Christian Farmers Federation of Ontario Commentary
By Henry Stevens, CFFO Director
Ontario Agriculture Minister Jeff Leal is to be commended for intervening in the questionable attempt by the Farm Products Marketing Commission (FPMC) to change Regulation 440. These changes would have stripped the Ontario Processing Vegetable Growers (OPVG) of their negotiating powers with their processors. The processing vegetable sector could have been decimated as a result. We only need to look at how Loblaws and Sobeys arbitrarily cut the prices they pay to their suppliers.
The question remains, “what was behind the FPMC’s attempt to strip the OPVG of their bargaining powers?” I believe that if successful, this move would have led to an assault on all marketing boards going forward. So was this attempt driven by someone’s ideology, or was there “another factor” driving it? It was probably both.
The “other factor” is globalization. The driving forces behind our international trade deals are the huge multinational corporations. Our governments have meekly given up our sovereign authority to these corporations under the pretense of growing the market place to benefit their citizens. However, the opposite has happened. The divide between the haves and the have nots has grown much wider. Corruption in government and business is rampant in many jurisdictions and accountability has all but disappeared.

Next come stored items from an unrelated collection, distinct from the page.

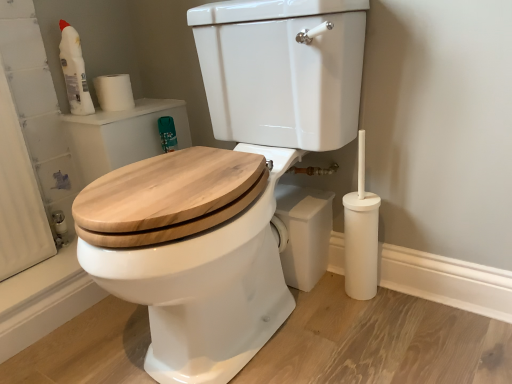 Question: From the image's perspective, is white plastic bottle at upper left below white plastic toilet brush at lower right?

Choices:
 (A) yes
 (B) no

Answer: (B)

Question: Can you confirm if white plastic bottle at upper left is thinner than white plastic toilet brush at lower right?

Choices:
 (A) no
 (B) yes

Answer: (B)

Question: Is white plastic bottle at upper left closer to the viewer compared to white plastic toilet brush at lower right?

Choices:
 (A) no
 (B) yes

Answer: (A)

Question: From a real-world perspective, is white plastic bottle at upper left physically below white plastic toilet brush at lower right?

Choices:
 (A) no
 (B) yes

Answer: (A)

Question: From the image's perspective, is white plastic bottle at upper left above white plastic toilet brush at lower right?

Choices:
 (A) yes
 (B) no

Answer: (A)

Question: Is white plastic bottle at upper left completely or partially outside of white plastic toilet brush at lower right?

Choices:
 (A) no
 (B) yes

Answer: (B)

Question: Considering the relative positions of white matte toilet paper at upper left and natural wood toilet seat at center in the image provided, is white matte toilet paper at upper left behind natural wood toilet seat at center?

Choices:
 (A) no
 (B) yes

Answer: (B)

Question: Is white matte toilet paper at upper left in contact with natural wood toilet seat at center?

Choices:
 (A) yes
 (B) no

Answer: (B)

Question: From a real-world perspective, is white matte toilet paper at upper left beneath natural wood toilet seat at center?

Choices:
 (A) yes
 (B) no

Answer: (B)

Question: Does white matte toilet paper at upper left have a larger size compared to natural wood toilet seat at center?

Choices:
 (A) no
 (B) yes

Answer: (A)

Question: From a real-world perspective, is white matte toilet paper at upper left on top of natural wood toilet seat at center?

Choices:
 (A) no
 (B) yes

Answer: (B)

Question: Is the position of white matte toilet paper at upper left less distant than that of natural wood toilet seat at center?

Choices:
 (A) yes
 (B) no

Answer: (B)

Question: Is white plastic bottle at upper left surrounding natural wood toilet seat at center?

Choices:
 (A) yes
 (B) no

Answer: (B) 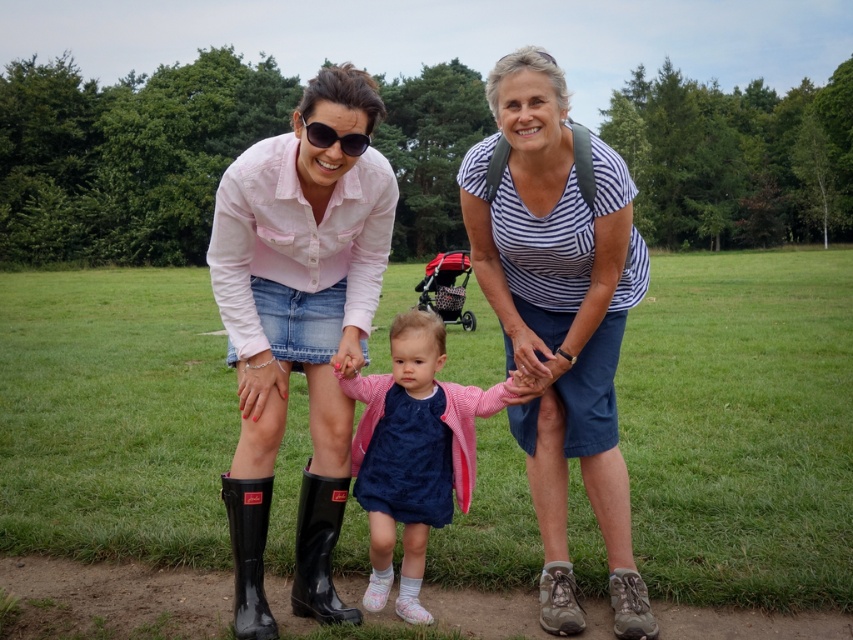 Based on the photo, you are standing in the grassy field and want to find the pink fabric dress at center. Based on the coordinates provided, in which direction should you move relative to the two adults to locate it?

The pink fabric dress at center is located at coordinates point (x=413, y=452). Since the adult on the left is described as being on the left side of the image and the adult on the right is on the right side, the dress is positioned toward the right side of the image. Therefore, you should move toward the adult on the right to find the pink fabric dress at center.

You are a photographer trying to capture a photo of the scene. You notice the pink fabric dress at center and the rubber boots at lower center. Since you want to ensure both are clearly visible in the shot, which object should you focus on first to ensure proper focus and sharpness?

The pink fabric dress at center should be focused on first because it has a larger size compared to the rubber boots at lower center, making it more prominent in the frame. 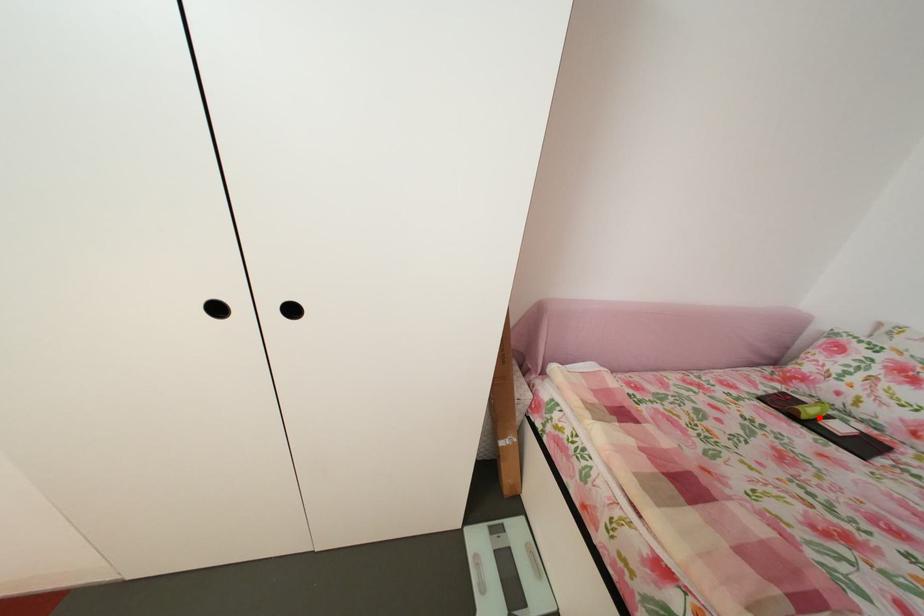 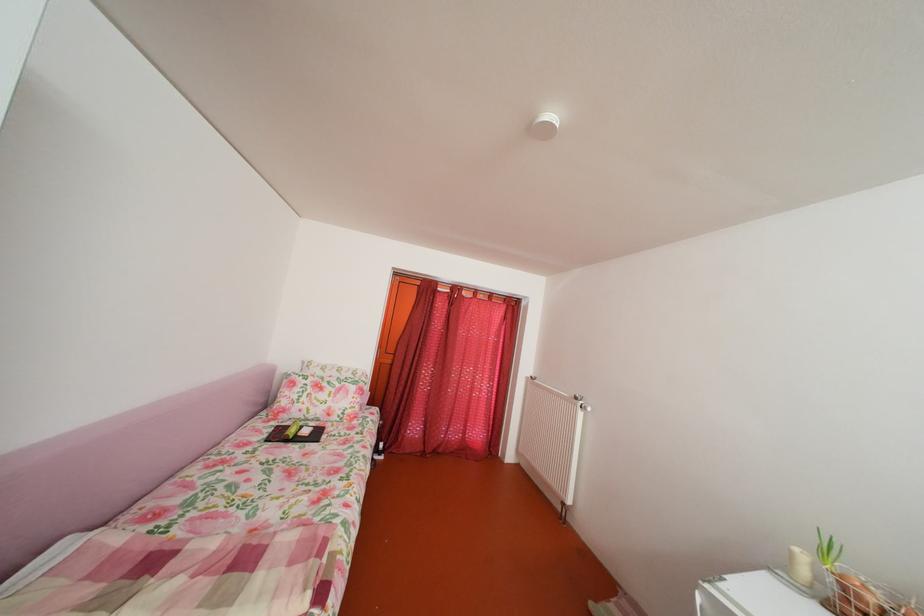 The point at the highlighted location is marked in the first image. Where is the corresponding point in the second image?

(304, 438) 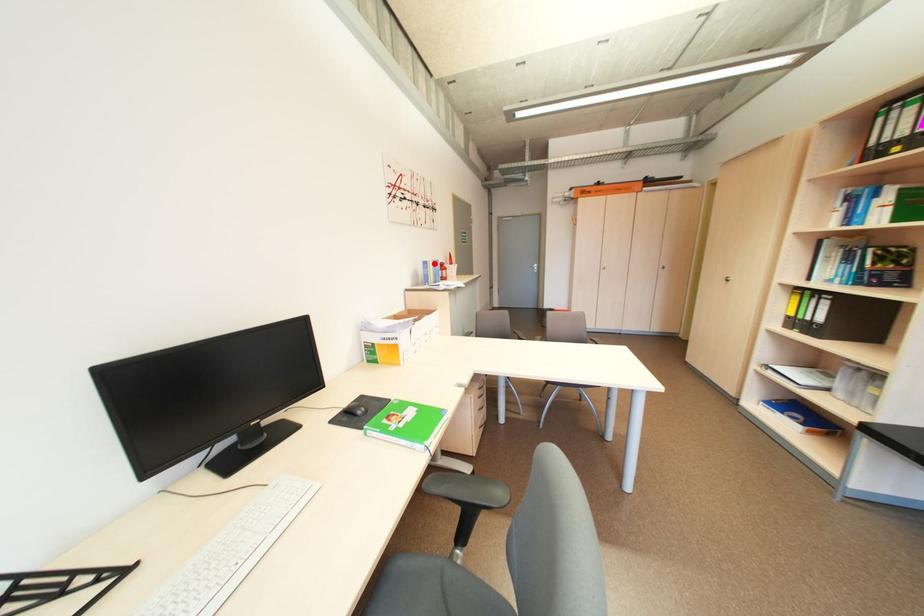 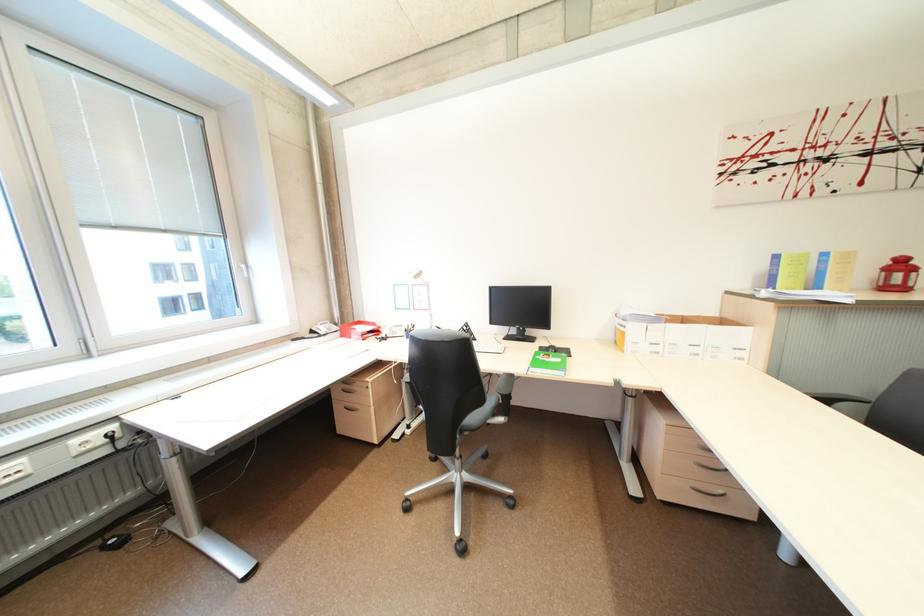 Where in the second image is the point corresponding to the highlighted location from the first image?

(785, 257) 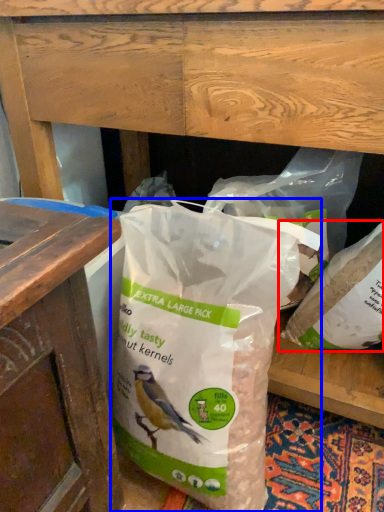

The so-called elite have developed a sense of entitlement. The down trodden are getting fed up with being told what they can and cannot do. The inevitable results have been clearly demonstrated through the Brexit vote in Great Britain and rise of Donald Trump in the United States. And yet the elites do not get it. I was shocked a couple of weeks ago during a conversation at a bed and breakfast in Niagara-on-the-Lake with an American guest who worked for a pharmaceutical company. He was upset that the vote of a poor person who whitened their teeth with Javex because they could not afford toothpaste, was worth just as much as his own vote. That spoke volumes.
Agriculture is not immune from this trend towards elitism. We see it in huge farm sizes. We see it in farmers hogging the roads with their huge equipment because they have to travel farther from home. We see it in neighbours outbidding another farmer who has farmed a piece of land for years. As a result of all this we also see much more stress on farmers and their families. Neighbours don’t know each other anymore.
Instead of focusing on unsustainable growth, I believe we need to focus on “degrowth,” where many more families can have ownership, responsibility, pride and a sense of self-worth. Only then will we create the triple bottom line –economic, social and environmental sustainability – that we say we desire.